I've been on a bit of a pity party. Those are no fun, and no one ever wants to join in with you. And what is so hard, sometimes its really hard to get off of the pity party merry-go-cycle.
This morning when I got up, I weighed myself. It is not my weigh-in day but I do weigh-in a few times a week to get an idea of how things are going. I was aggervated because the scale started moving up. I already had a gain last week, and I don't want another repeat.
I asked myself what is going on, where am I slacking at. Well for one, yesterday was a really difficult day. What did I do but dive back into old habits of feeding my emotions, and I didn't track at all yesterday.

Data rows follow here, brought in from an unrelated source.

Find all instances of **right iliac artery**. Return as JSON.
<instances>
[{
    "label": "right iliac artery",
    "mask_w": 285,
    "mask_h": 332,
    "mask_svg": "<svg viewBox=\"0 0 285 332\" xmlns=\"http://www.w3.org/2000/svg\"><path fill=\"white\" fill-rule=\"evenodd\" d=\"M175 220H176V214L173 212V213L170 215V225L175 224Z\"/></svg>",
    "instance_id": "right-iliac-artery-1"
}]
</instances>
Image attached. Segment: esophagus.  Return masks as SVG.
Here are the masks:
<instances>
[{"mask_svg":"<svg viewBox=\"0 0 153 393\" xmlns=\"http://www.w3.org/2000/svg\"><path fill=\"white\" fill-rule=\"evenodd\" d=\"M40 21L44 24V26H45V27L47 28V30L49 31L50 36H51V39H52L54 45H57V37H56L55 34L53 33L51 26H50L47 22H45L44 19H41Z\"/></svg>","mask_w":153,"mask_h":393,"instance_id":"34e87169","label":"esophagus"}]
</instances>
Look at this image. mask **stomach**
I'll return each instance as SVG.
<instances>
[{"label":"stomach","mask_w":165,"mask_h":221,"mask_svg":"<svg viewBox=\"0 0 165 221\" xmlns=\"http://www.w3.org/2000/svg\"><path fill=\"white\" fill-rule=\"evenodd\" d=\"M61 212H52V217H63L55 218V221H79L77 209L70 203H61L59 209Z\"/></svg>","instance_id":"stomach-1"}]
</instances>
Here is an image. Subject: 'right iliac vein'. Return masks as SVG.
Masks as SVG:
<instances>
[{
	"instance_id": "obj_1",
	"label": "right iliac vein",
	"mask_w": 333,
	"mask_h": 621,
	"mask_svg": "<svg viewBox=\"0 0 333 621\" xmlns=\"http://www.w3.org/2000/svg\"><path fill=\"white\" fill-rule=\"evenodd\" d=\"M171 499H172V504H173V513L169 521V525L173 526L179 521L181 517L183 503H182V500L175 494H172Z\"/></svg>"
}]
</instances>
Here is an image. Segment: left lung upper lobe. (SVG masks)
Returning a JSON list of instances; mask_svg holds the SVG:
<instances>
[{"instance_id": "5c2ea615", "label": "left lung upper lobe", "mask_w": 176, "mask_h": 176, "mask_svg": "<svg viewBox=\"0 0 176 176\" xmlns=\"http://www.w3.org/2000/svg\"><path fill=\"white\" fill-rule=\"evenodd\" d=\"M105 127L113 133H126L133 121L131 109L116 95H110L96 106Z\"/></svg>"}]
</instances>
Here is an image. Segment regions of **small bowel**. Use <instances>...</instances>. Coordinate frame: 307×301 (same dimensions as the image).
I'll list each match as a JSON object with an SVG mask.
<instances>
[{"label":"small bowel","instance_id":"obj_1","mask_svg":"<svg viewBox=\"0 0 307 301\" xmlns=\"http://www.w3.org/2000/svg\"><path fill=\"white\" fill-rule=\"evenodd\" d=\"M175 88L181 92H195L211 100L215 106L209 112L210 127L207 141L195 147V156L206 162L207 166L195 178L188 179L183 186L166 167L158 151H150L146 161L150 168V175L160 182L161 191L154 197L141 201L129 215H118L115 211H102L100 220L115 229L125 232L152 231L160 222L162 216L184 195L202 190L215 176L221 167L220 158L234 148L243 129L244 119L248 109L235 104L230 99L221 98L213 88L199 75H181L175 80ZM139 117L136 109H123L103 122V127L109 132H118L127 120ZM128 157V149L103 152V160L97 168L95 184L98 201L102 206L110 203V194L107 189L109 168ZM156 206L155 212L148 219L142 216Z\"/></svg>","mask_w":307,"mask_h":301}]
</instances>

That is a bad combo.
Another thing I haven't been doing is getting all my water in. I don't know why but I did really good for the first few weeks getting all my water in, and then the last 2 weeks have been hard getting water down. It's not that I don't like water because I do.
Something else is that I have not been exercising. I did attempt to exercise a couple weeks ago, and actually did good that week but after that, I lost steam in my motivation engine. I didn't exercise at all last week, and this week was headed down that same path.

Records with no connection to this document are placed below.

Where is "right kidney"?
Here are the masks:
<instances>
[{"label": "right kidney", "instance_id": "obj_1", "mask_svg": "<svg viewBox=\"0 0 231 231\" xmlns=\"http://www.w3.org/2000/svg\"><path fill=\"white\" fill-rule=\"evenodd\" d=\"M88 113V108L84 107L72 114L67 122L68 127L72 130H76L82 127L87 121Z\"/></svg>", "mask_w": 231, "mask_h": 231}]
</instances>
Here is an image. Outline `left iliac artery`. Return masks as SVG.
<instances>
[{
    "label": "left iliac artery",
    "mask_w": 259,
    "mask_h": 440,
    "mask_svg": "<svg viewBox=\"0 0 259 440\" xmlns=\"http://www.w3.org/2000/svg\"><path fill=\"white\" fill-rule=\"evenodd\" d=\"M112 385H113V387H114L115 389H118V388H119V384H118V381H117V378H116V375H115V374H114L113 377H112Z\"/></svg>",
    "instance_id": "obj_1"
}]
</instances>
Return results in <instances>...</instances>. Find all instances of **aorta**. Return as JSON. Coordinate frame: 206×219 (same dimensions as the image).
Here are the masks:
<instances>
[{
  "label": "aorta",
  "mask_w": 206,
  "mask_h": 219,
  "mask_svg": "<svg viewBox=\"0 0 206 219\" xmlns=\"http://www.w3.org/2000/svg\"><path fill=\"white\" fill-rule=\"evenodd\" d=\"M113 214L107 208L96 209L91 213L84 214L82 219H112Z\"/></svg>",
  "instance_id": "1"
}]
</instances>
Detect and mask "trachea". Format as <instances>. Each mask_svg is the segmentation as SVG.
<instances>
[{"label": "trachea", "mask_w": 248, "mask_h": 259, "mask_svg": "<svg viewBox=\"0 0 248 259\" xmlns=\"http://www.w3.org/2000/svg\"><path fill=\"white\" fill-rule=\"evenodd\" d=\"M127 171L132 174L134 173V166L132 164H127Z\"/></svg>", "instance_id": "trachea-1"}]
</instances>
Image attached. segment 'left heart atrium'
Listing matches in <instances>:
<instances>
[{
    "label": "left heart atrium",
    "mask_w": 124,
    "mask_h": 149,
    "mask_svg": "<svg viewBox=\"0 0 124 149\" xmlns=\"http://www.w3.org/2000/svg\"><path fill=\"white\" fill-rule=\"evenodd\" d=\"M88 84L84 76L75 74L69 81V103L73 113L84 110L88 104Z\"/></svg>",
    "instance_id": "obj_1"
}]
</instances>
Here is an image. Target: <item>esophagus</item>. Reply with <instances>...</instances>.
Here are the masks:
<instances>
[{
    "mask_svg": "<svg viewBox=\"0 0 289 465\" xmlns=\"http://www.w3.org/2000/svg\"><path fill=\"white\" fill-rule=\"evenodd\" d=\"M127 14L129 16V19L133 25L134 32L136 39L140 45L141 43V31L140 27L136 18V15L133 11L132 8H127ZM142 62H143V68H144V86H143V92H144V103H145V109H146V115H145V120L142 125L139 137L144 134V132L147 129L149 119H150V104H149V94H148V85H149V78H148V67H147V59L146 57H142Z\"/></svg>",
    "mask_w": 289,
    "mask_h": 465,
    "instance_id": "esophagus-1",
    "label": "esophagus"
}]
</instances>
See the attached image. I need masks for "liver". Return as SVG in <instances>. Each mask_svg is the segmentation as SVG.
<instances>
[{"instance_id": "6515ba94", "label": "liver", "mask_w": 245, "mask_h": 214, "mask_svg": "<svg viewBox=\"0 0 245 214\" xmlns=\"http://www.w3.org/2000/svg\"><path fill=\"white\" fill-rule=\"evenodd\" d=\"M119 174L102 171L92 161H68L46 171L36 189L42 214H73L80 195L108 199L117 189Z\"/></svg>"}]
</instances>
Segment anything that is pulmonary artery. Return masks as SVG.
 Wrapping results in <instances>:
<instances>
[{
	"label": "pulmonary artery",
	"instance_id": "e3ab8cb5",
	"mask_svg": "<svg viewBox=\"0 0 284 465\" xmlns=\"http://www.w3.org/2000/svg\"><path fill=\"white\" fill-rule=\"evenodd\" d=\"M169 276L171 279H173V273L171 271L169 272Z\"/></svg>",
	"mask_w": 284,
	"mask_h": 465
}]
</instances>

So looking at the 3 things that probably did not help, I realize that those 3 things of not doing have helped the scale to start moving upwards. This is not what I want to keep struggling with all my life. I want victory over this.
So today, I went back to what I did when I first started on my weightloss journey, and started reading some blogs. That is always motivational to read other people's thoughts about what is going on in their world, and how they are doing on their journey.
Another thing I thought about was how much I want to run. That is a dream that used to be a reality that got lost some where among the yucks of life. I want to get back to that place of being able to run. Its been over 20yrs since I ran. When I was running I was running 4 miles each time. I soooo much want to get back to that place. The feeling that comes with running is just amazing, it helps to clear your thoughts, helps the endorphines to get going, and gives you an umphhhh that sometimes get you past the yucks.
I came across a youtube video that another sparker had posted, and it just blew me away. www.youtube.com/watch?v=
After watching that, I thought if this guy can do it, then so can I. I have a lot of weight to lose. I don't want that if I only lose "X" pounds then I can start running to be my excuse for why I haven't started yet.
So today, I got off my duff and went for my walk. But this time I decided I wasn't just going to walk, I was going to add some jogging in with it. I probably looked horrid doing this but I don't care. I'm tired of my excuses of why I can't. I did a brisk walk for the first 5 min, and then I did intervals of jogging for 10 secs then walking 20 secs. I only did 4/10 of a mile since that it is 2/10 one way to the nearest stop sign from my house.
When I finished, I felt soooo good. I probably looked funny out there because this is a mass of body but I don't care. It takes me usually 9-10 mins to walk this but today I did my 4/10 in 8min and 29secs. YAYYYY.
My plan is to continue this 3x/wk, and when I get to the place its not such a struggle, I'm going to add in another 4/10. I hope to eventually get to the place where I can do 4 miles again but I know this will take time. I didn't get to the weight I am in one day, nor will I get to the place of 4 miles in one day either. I am determined to do this.